In Santiago, Chile, Vice President Pence said his heart was back in Virginia. Pence also said he prayed that in the U.S. "the few" would not "divide the many." (Reuters)

SANTIAGO, Chile — Vice President Pence says he is standing by President Trump in the aftermath of deadly violence at a white supremacist rally in Charlottesville, but he declined Wednesday to defend the president’s statement from the day before that “both sides” were to blame.

Asked at a news conference whether he agreed with Trump that there were good people among the white supremacist demonstrators, and that there was blame to be had on both sides, Pence largely sidestepped the question.

“What happened in Charlottesville was a tragedy, and the president has been clear on this tragedy and so have I,” Pence said. “I spoke at length about this heartbreaking situation on Sunday night in Colombia, and I stand with the president, and I stand by those words.”

Pence also was asked and would not comment about Trump’s off-the-cuff comparison of Confederate generals Robert E. Lee and Stonewall Jackson with Founding Fathers George Washington and Thomas Jefferson, the first and third U.S. presidents.

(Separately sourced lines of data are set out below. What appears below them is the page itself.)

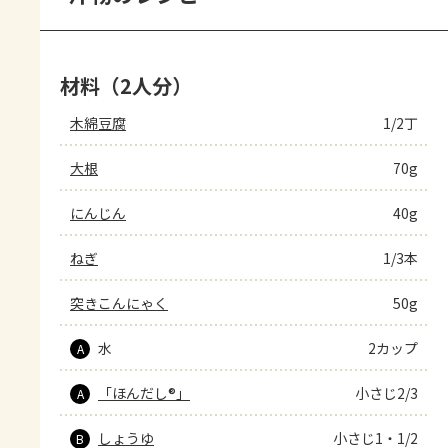
材料（2人分）
木綿豆腐
1/2丁
大根
70g
にんじん
40g
ねぎ
1/3本
突きこんにゃく
50g
水
2カップ
A
「ほんだし®」
小さじ2/3
A
しょうゆ
小さじ1・1/2
B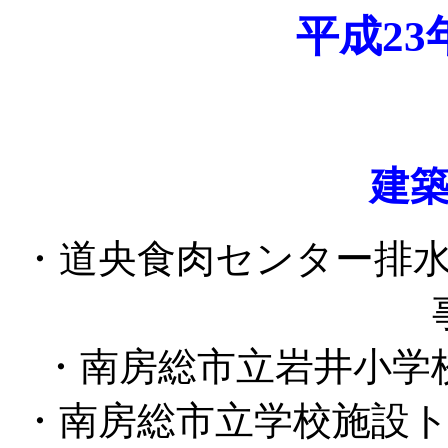
平成2
建
・道央食肉センター排
・南房総市立岩井小学
・南房総市立学校施設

On Sunday night in Cartagena, the Colombian port city where he opened his week-long trip to Latin America, Pence was asked about Trump’s initial response to the Charlottesville violence. The vice president was far more forceful in his denunciation that evening than was his boss on Saturday.

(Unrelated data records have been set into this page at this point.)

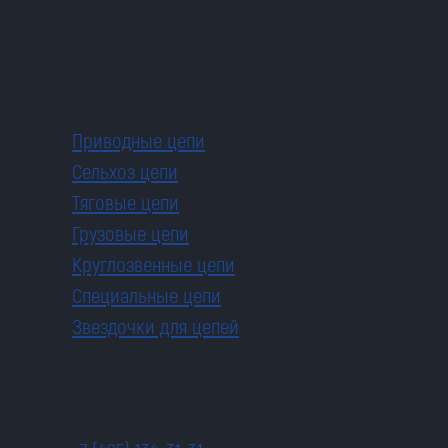
Приводные цепи
Сельхоз цепи
Тяговые цепи
Грузовые цепи
Круглозвенные цепи
Специальные цепи
Звездочки для цепей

With Trump drawing intense criticism for failing to single out white supremacists following Saturday's events, Pence told reporters in Cartagena: “We have no tolerance for hate and violence, from white supremacists, neo-Nazis or the KKK. These dangerous fringe groups have no place in American public life.”

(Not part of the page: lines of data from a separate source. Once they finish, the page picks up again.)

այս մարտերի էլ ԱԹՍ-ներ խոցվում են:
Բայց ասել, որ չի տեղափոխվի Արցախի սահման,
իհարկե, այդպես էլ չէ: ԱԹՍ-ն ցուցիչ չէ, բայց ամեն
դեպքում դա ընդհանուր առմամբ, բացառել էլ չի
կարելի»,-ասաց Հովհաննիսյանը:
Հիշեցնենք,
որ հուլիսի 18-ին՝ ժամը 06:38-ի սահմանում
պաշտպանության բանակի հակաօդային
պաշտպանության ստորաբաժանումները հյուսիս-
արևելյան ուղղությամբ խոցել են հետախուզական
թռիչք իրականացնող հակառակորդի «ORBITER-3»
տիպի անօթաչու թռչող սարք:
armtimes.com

Pence made his Wednesday comments in Santiago following a bilateral meeting at the presidential palace with Chilean President Michelle Bachelet. The two leaders delivered prepared remarks at a news event, and then Bachelet left the room without taking any questions from journalists. Pence remained at his lectern and answered questions from two U.S. journalists traveling with him, one about North Korea and one about Charlottesville.

“While I am here in Chile,” Pence said, “our hearts are in Charlottesville, because just a few short hours ago, family and friends gathered to say farewell to a remarkable young woman, Heather Heyer. And we’ve been praying. We’ve been praying for God’s peace and comfort for her family and her friends and her loved ones. And we’re also praying that in America that we will not allow the few to divide the many.”